• _Data_
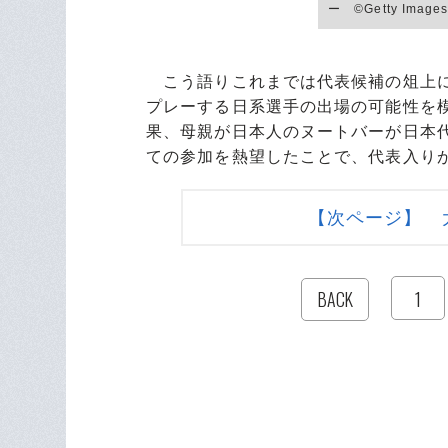
ー ©︎Getty Image
こう語りこれまでは代表候補の俎上に
プレーする日系選手の出場の可能性を模
果、母親が日本人のヌートバーが日本
ての参加を熱望したことで、代表入り
【次ページ】 
1
BACK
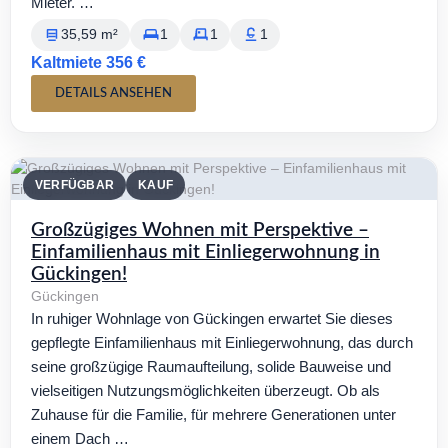
Mieter. …
35,59 m²
1
1
1
Kaltmiete 356 €
DETAILS ANSEHEN
VERFÜGBAR
KAUF
Großzügiges Wohnen mit Perspektive –
Einfamilienhaus mit Einliegerwohnung in
Gückingen!
Gückingen
In ruhiger Wohnlage von Gückingen erwartet Sie dieses
gepflegte Einfamilienhaus mit Einliegerwohnung, das durch
seine großzügige Raumaufteilung, solide Bauweise und
vielseitigen Nutzungsmöglichkeiten überzeugt. Ob als
Zuhause für die Familie, für mehrere Generationen unter
einem Dach …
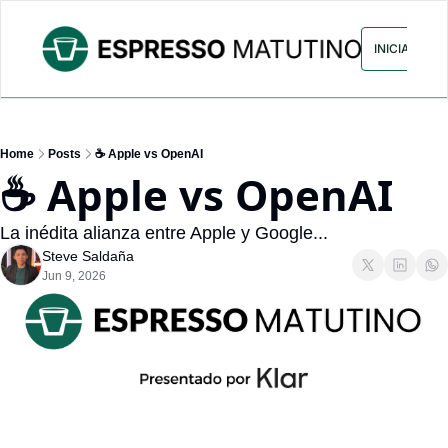
ARCHIVO
ANUNCIA CON NOS
INICIAR SES
Home
Posts
☕ Apple vs OpenAI
☕ Apple vs OpenAI
La inédita alianza entre Apple y Google...
Steve Saldaña
Jun 9, 2026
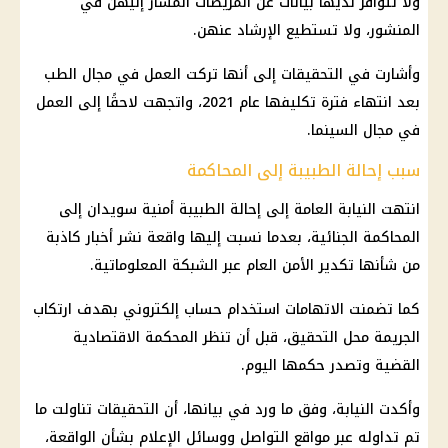
ولا تتوافر لديها بيانات عن المريضات المشار إليهن في
المنشور، ولا تستطيع الإرشاد عنهن.
وأشارت في التحقيقات إلى أنها تركت العمل في مجال الطب
بعد انتهاء فترة تكليفها عام 2021، واتجهت لاحقًا إلى العمل
في مجال السينما.
سبب إحالة الطبيبة إلى المحاكمة
انتهت
النيابة العامة
إلى إحالة الطبيبة أمنية سويدان إلى
المحاكمة الجنائية، بعدما نسبت إليها واقعة
نشر أخبار كاذبة
من شأنها تكدير الأمن العام عبر الشبكة المعلوماتية.
كما تضمنت الاتهامات استخدام حساب إلكتروني بهدف ارتكاب
الجريمة محل التحقيق، قبل أن تنظر المحكمة الاقتصادية
القضية وتصدر حكمها اليوم.
وأكدت النيابة، وفق ما ورد في بيانها، أن التحقيقات تناولت ما
تم تداوله عبر مواقع التواصل ووسائل الإعلام بشأن الواقعة،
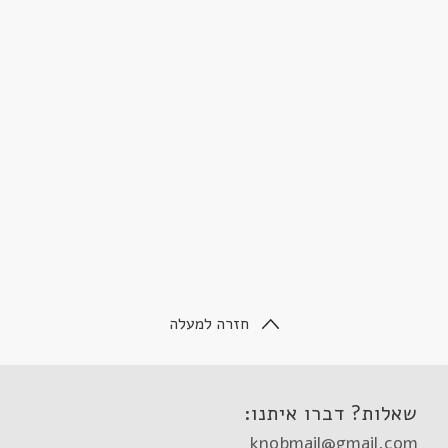
חזרה למעלה
שאלות? דברו איתנו:
knobmail@gmail.com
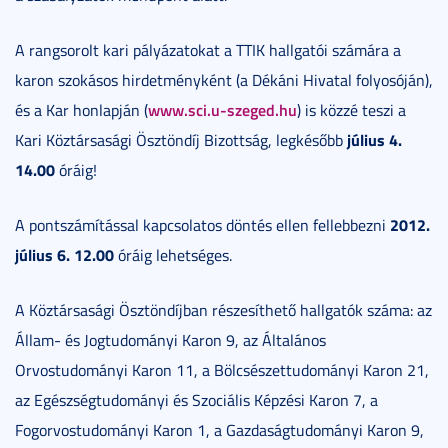
A rangsorolt kari pályázatokat a TTIK hallgatói számára a
karon szokásos hirdetményként (a Dékáni Hivatal folyosóján),
www.sci.u-szeged.hu
és a Kar honlapján (
) is közzé teszi a
július 4.
Kari Köztársasági Ösztöndíj Bizottság, legkésőbb
14.00
óráig!
2012.
A pontszámítással kapcsolatos döntés ellen fellebbezni
július 6. 12.00
óráig lehetséges.
A Köztársasági Ösztöndíjban részesíthető hallgatók száma: az
Állam- és Jogtudományi Karon 9, az Általános
Orvostudományi Karon 11, a Bölcsészettudományi Karon 21,
az Egészségtudományi és Szociális Képzési Karon 7, a
Fogorvostudományi Karon 1, a Gazdaságtudományi Karon 9,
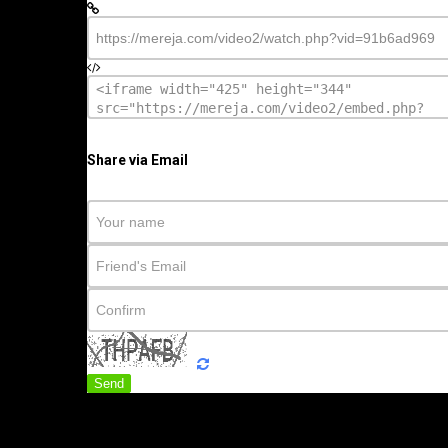
Share via Email
Send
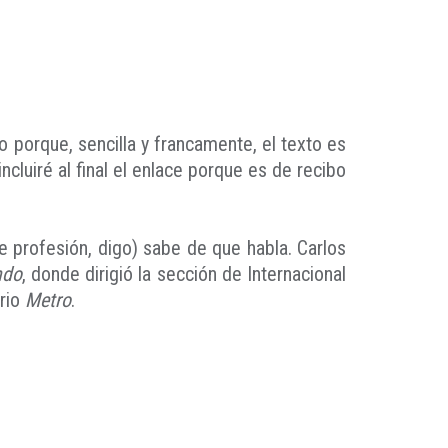
do porque, sencilla y francamente, el texto es
ncluiré al final el enlace porque es de recibo
e profesión, digo) sabe de que habla. Carlos
ndo
, donde dirigió la sección de Internacional
ario
Metro
.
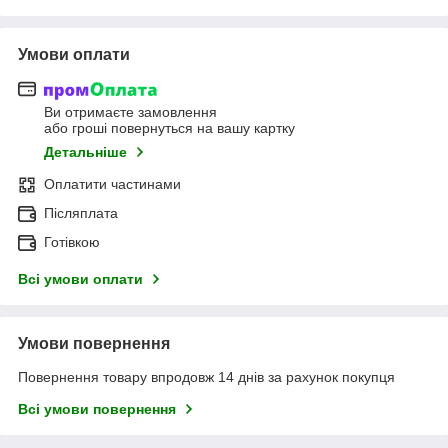
Умови оплати
Ви отримаєте замовлення
або гроші повернуться на вашу картку
Детальніше
Оплатити частинами
Післяплата
Готівкою
Всі умови оплати
Умови повернення
Повернення товару впродовж 14 днів за рахунок покупця
Всі умови повернення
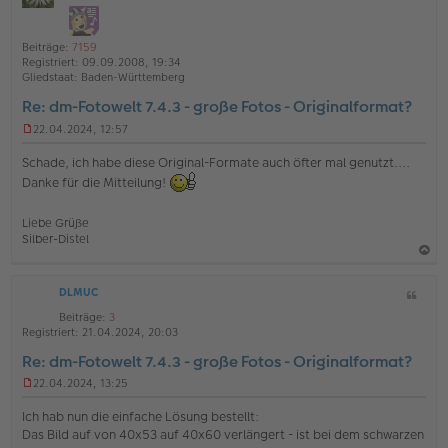
i
h
ff
i
t
l
t
o
a
i
r
Beiträge:
7159
b
t
n
a
Registriert:
09.09.2008, 19:34
e
g
e
Gliedstaat:
Baden-Württemberg
n
Re: dm-Fotowelt 7.4.3 - große Fotos - Originalformat?
22.04.2024, 12:57
U
n
Schade, ich habe diese Original-Formate auch öfter mal genutzt....
g
Danke für die Mitteilung!
e
l
e
Liebe Grüße
s
Silber-Distel
e
n
a
e
r
DLMUC
Z
c
B
i
h
Beiträge:
3
e
t
Registriert:
21.04.2024, 20:03
i
o
a
t
Re: dm-Fotowelt 7.4.3 - große Fotos - Originalformat?
b
t
r
a
e
22.04.2024, 13:25
U
g
n
n
Ich hab nun die einfache Lösung bestellt:
g
Das Bild auf von 40x53 auf 40x60 verlängert - ist bei dem schwarzen
e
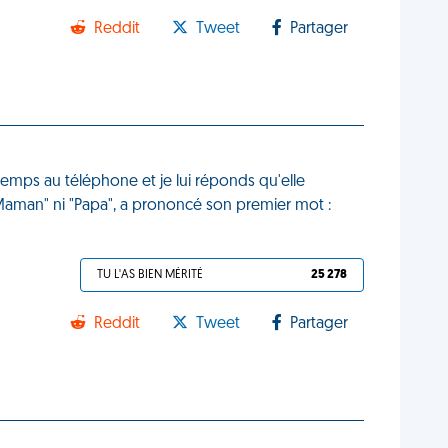
Reddit
Tweet
Partager
mps au téléphone et je lui réponds qu'elle
 "Maman" ni "Papa", a prononcé son premier mot :
TU L'AS BIEN MÉRITÉ
25 278
Reddit
Tweet
Partager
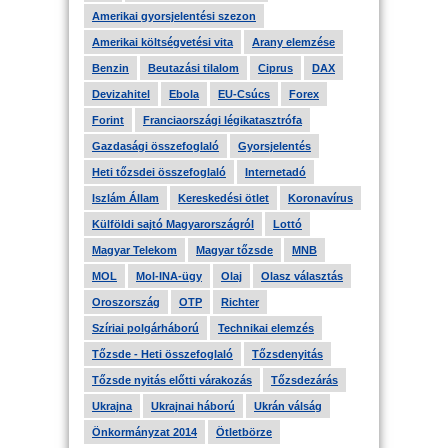
Amerikai gyorsjelentési szezon
Amerikai költségvetési vita
Arany elemzése
Benzin
Beutazási tilalom
Ciprus
DAX
Devizahitel
Ebola
EU-Csúcs
Forex
Forint
Franciaországi légikatasztrófa
Gazdasági összefoglaló
Gyorsjelentés
Heti tőzsdei összefoglaló
Internetadó
Iszlám Állam
Kereskedési ötlet
Koronavírus
Külföldi sajtó Magyarországról
Lottó
Magyar Telekom
Magyar tőzsde
MNB
MOL
Mol-INA-ügy
Olaj
Olasz választás
Oroszország
OTP
Richter
Szíriai polgárháború
Technikai elemzés
Tőzsde - Heti összefoglaló
Tőzsdenyitás
Tőzsde nyitás előtti várakozás
Tőzsdezárás
Ukrajna
Ukrajnai háború
Ukrán válság
Önkormányzat 2014
Ötletbörze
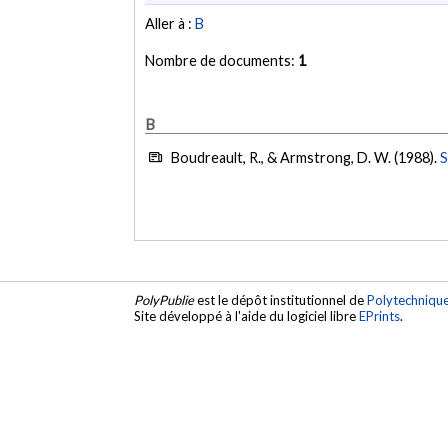
Aller à :
B
Nombre de documents:
1
B
Boudreault, R., & Armstrong, D. W. (1988).
S
PolyPublie
est le dépôt institutionnel de
Polytechniqu
Site développé à l'aide du logiciel libre
EPrints
.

• _What you have to do_
Set down, word for word and with no other lines, the listing from the line marked by "Boudreault, R., & Armstrong, D. W. (1988)." through its final line.

• _Response to this task_
Boudreault, R., & Armstrong, D. W. (1988).
S
PolyPublie
est le dépôt institutionnel de
Polytechniqu
Site développé à l'aide du logiciel libre
EPrints
.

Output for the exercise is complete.